== TASK REQUIREMENTS ==
Write out every line from the listing below where the string "stop" is found.

== MATERIAL FOR THE TASK ==
++++++++++
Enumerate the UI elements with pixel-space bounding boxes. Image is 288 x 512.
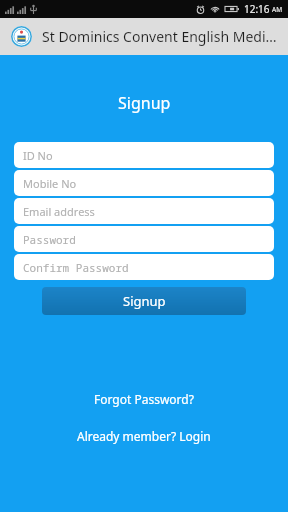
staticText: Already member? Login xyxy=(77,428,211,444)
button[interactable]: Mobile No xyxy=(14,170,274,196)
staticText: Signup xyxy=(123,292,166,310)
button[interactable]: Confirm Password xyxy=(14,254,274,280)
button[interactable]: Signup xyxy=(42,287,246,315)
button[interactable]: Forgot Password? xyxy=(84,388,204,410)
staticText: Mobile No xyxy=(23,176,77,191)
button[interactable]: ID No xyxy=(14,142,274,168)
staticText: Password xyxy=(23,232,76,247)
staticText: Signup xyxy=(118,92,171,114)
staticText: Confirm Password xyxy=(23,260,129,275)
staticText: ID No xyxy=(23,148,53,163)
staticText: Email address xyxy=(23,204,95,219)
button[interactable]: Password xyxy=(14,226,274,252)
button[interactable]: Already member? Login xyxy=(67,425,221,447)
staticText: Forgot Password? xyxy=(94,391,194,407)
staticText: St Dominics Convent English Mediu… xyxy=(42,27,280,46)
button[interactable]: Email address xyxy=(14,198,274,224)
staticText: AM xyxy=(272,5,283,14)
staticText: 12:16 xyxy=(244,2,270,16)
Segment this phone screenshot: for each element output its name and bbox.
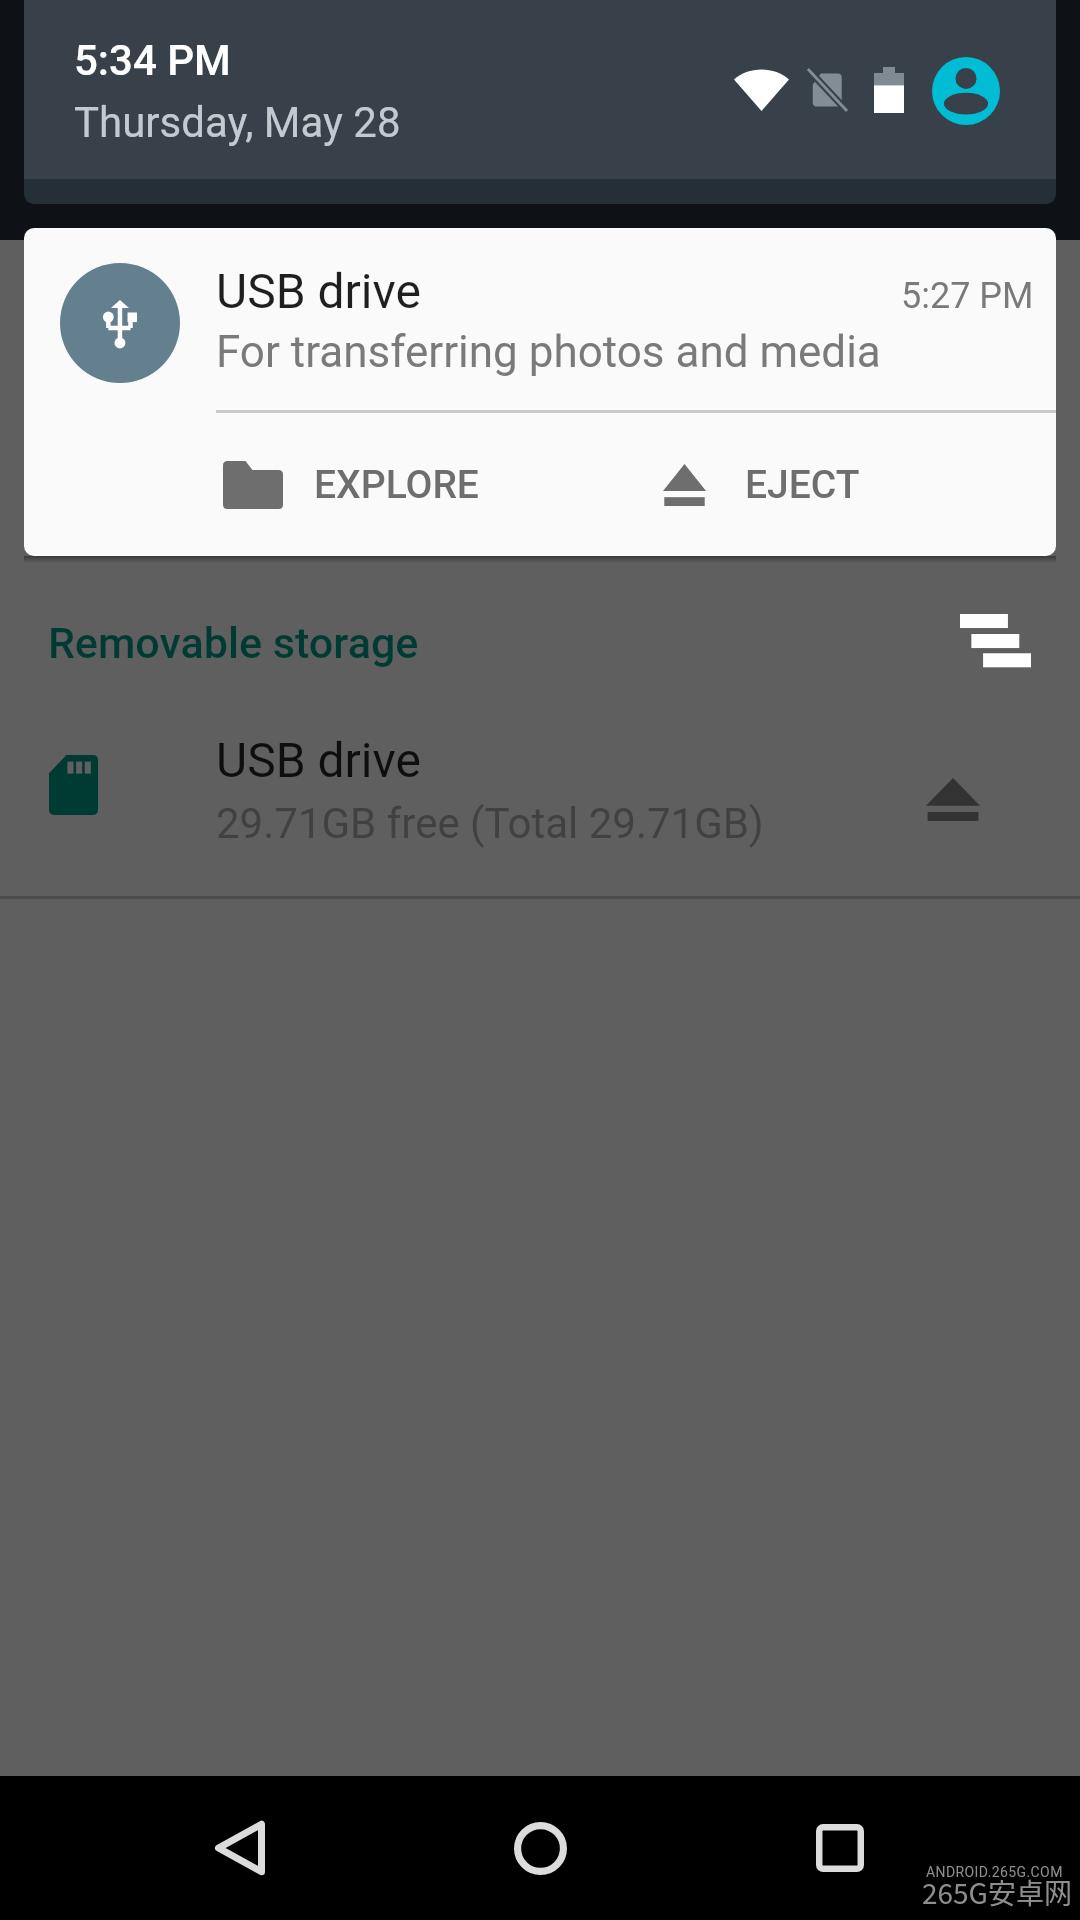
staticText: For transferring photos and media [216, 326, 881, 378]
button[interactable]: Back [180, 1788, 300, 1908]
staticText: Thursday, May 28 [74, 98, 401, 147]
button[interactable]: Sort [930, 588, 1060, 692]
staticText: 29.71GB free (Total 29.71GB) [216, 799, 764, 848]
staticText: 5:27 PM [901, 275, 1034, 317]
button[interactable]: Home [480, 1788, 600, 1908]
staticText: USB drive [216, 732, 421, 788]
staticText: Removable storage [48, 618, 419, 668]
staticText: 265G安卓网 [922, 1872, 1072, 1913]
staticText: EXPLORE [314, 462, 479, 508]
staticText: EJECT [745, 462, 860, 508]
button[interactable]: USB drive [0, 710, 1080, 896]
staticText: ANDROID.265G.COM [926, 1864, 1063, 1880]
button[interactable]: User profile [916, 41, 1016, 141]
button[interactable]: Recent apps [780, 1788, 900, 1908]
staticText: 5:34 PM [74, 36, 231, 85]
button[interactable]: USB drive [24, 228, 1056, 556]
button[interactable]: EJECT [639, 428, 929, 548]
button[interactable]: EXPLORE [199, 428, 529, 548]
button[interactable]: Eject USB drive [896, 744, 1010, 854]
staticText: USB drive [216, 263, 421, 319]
++++++++++
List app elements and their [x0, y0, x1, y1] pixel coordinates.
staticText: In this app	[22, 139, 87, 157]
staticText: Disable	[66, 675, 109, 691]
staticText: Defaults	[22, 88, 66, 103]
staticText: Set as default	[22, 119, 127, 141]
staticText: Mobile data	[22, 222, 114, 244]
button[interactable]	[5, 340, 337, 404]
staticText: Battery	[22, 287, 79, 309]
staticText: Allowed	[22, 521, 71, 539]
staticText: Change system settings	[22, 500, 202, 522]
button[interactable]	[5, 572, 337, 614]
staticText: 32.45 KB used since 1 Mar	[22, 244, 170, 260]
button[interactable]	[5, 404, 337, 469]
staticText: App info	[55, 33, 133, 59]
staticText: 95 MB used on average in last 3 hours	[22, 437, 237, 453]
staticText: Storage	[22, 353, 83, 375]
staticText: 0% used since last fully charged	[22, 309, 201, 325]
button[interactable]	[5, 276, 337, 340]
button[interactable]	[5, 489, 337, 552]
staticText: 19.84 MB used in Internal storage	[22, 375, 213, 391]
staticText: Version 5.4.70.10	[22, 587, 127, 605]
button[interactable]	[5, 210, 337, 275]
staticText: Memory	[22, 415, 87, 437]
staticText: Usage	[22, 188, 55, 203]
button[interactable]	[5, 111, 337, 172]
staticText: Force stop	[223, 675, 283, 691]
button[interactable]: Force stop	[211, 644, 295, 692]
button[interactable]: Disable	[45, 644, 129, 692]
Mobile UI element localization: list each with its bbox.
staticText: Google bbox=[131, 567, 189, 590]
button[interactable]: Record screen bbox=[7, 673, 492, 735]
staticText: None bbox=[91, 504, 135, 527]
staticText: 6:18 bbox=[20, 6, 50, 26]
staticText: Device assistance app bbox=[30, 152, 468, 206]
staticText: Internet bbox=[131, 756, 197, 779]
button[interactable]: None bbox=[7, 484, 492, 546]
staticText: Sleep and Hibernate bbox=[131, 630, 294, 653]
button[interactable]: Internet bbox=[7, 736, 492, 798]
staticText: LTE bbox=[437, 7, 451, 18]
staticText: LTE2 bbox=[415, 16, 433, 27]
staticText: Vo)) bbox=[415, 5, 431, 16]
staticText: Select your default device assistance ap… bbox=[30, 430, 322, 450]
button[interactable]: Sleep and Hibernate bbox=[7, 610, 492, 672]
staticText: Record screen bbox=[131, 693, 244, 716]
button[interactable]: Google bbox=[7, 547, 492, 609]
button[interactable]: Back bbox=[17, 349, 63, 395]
++++++++++
== ANSWER SECTION ==
staticText: Force stop	[223, 675, 283, 691]
button[interactable]: Force stop	[211, 644, 295, 692]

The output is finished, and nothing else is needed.